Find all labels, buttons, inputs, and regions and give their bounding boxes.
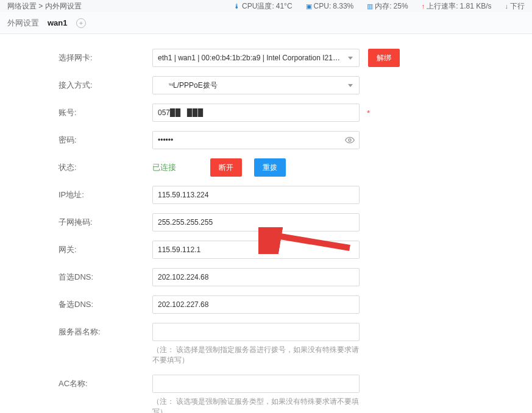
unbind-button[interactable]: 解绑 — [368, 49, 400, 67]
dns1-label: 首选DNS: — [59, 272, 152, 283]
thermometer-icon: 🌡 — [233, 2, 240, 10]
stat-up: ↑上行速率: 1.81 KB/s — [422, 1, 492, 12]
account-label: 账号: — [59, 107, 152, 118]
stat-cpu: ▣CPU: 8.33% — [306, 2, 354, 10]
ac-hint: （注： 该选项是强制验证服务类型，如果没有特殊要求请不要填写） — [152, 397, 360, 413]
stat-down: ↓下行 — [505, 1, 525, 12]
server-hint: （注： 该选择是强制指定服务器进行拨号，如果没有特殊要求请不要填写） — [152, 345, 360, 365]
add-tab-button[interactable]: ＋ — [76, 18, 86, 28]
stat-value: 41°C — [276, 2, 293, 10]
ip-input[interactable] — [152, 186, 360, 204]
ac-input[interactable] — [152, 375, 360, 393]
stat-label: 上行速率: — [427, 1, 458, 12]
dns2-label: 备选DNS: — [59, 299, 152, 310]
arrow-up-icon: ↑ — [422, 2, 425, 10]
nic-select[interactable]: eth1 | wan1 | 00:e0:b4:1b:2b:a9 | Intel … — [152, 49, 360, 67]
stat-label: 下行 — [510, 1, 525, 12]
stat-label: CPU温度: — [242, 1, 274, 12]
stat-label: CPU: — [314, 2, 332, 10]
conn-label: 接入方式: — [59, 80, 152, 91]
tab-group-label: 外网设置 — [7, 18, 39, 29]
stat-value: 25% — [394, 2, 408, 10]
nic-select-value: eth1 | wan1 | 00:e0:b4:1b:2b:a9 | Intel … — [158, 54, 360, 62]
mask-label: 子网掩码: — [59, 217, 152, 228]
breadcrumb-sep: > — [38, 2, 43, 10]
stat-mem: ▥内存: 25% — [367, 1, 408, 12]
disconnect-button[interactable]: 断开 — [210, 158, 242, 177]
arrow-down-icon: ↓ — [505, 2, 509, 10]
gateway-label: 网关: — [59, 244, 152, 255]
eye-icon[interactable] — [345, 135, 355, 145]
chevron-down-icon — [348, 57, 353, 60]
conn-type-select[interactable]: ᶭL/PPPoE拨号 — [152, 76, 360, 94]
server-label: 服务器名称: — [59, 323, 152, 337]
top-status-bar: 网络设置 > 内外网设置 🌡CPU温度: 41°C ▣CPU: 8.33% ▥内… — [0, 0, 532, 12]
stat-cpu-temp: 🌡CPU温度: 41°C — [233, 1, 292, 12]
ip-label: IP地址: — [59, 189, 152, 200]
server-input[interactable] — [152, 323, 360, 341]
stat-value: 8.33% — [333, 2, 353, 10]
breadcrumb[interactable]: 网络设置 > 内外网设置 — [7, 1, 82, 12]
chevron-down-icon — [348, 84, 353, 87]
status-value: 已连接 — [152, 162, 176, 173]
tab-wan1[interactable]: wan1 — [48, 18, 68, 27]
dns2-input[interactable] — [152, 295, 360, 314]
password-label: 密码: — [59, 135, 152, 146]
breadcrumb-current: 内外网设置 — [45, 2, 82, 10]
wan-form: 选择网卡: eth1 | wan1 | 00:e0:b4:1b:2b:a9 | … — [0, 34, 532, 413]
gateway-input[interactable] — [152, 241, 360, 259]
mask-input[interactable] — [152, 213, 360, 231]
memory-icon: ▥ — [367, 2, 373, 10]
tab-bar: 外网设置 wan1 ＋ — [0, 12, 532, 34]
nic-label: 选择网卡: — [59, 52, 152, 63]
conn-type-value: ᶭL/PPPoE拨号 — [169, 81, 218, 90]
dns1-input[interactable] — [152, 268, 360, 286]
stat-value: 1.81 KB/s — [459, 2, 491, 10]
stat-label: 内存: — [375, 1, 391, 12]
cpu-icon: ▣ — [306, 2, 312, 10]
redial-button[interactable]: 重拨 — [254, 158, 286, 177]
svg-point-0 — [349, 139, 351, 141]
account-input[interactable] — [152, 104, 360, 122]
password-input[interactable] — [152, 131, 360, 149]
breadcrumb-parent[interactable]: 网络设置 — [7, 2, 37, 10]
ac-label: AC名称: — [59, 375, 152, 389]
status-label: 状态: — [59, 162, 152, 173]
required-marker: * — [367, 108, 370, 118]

· · · · · · ·

Work request =>
Reproduce the records in full and leave the images behind.

Exercise result =>
Find all labels, buttons, inputs, and regions and give their bounding boxes.
unbind-button[interactable]: 解绑 — [368, 49, 400, 67]
dns1-label: 首选DNS: — [59, 272, 152, 283]
thermometer-icon: 🌡 — [233, 2, 240, 10]
stat-up: ↑上行速率: 1.81 KB/s — [422, 1, 492, 12]
account-label: 账号: — [59, 107, 152, 118]
stat-cpu: ▣CPU: 8.33% — [306, 2, 354, 10]
ac-hint: （注： 该选项是强制验证服务类型，如果没有特殊要求请不要填写） — [152, 397, 360, 413]
stat-down: ↓下行 — [505, 1, 525, 12]
server-hint: （注： 该选择是强制指定服务器进行拨号，如果没有特殊要求请不要填写） — [152, 345, 360, 365]
add-tab-button[interactable]: ＋ — [76, 18, 86, 28]
stat-value: 41°C — [276, 2, 293, 10]
ip-input[interactable] — [152, 186, 360, 204]
ac-input[interactable] — [152, 375, 360, 393]
stat-label: 上行速率: — [427, 1, 458, 12]
dns2-label: 备选DNS: — [59, 299, 152, 310]
arrow-up-icon: ↑ — [422, 2, 425, 10]
nic-select[interactable]: eth1 | wan1 | 00:e0:b4:1b:2b:a9 | Intel … — [152, 49, 360, 67]
stat-label: 下行 — [510, 1, 525, 12]
stat-label: CPU温度: — [242, 1, 274, 12]
stat-label: CPU: — [314, 2, 332, 10]
conn-label: 接入方式: — [59, 80, 152, 91]
tab-group-label: 外网设置 — [7, 18, 39, 29]
stat-value: 25% — [394, 2, 408, 10]
nic-select-value: eth1 | wan1 | 00:e0:b4:1b:2b:a9 | Intel … — [158, 54, 360, 62]
mask-label: 子网掩码: — [59, 217, 152, 228]
breadcrumb-sep: > — [38, 2, 43, 10]
stat-mem: ▥内存: 25% — [367, 1, 408, 12]
disconnect-button[interactable]: 断开 — [210, 158, 242, 177]
arrow-down-icon: ↓ — [505, 2, 509, 10]
gateway-label: 网关: — [59, 244, 152, 255]
eye-icon[interactable] — [345, 135, 355, 145]
chevron-down-icon — [348, 57, 353, 60]
conn-type-select[interactable]: ᶭL/PPPoE拨号 — [152, 76, 360, 94]
server-label: 服务器名称: — [59, 323, 152, 337]
top-status-bar: 网络设置 > 内外网设置 🌡CPU温度: 41°C ▣CPU: 8.33% ▥内… — [0, 0, 532, 12]
stat-cpu-temp: 🌡CPU温度: 41°C — [233, 1, 292, 12]
ip-label: IP地址: — [59, 189, 152, 200]
server-input[interactable] — [152, 323, 360, 341]
stat-value: 8.33% — [333, 2, 353, 10]
breadcrumb[interactable]: 网络设置 > 内外网设置 — [7, 1, 82, 12]
chevron-down-icon — [348, 84, 353, 87]
status-value: 已连接 — [152, 162, 176, 173]
tab-wan1[interactable]: wan1 — [48, 18, 68, 27]
dns2-input[interactable] — [152, 295, 360, 314]
password-label: 密码: — [59, 135, 152, 146]
breadcrumb-current: 内外网设置 — [45, 2, 82, 10]
wan-form: 选择网卡: eth1 | wan1 | 00:e0:b4:1b:2b:a9 | … — [0, 34, 532, 413]
gateway-input[interactable] — [152, 241, 360, 259]
mask-input[interactable] — [152, 213, 360, 231]
memory-icon: ▥ — [367, 2, 373, 10]
tab-bar: 外网设置 wan1 ＋ — [0, 12, 532, 34]
nic-label: 选择网卡: — [59, 52, 152, 63]
conn-type-value: ᶭL/PPPoE拨号 — [169, 81, 218, 90]
dns1-input[interactable] — [152, 268, 360, 286]
stat-value: 1.81 KB/s — [459, 2, 491, 10]
stat-label: 内存: — [375, 1, 391, 12]
cpu-icon: ▣ — [306, 2, 312, 10]
redial-button[interactable]: 重拨 — [254, 158, 286, 177]
svg-point-0 — [349, 139, 351, 141]
account-input[interactable] — [152, 104, 360, 122]
password-input[interactable] — [152, 131, 360, 149]
breadcrumb-parent[interactable]: 网络设置 — [7, 2, 37, 10]
ac-label: AC名称: — [59, 375, 152, 389]
status-label: 状态: — [59, 162, 152, 173]
required-marker: * — [367, 108, 370, 118]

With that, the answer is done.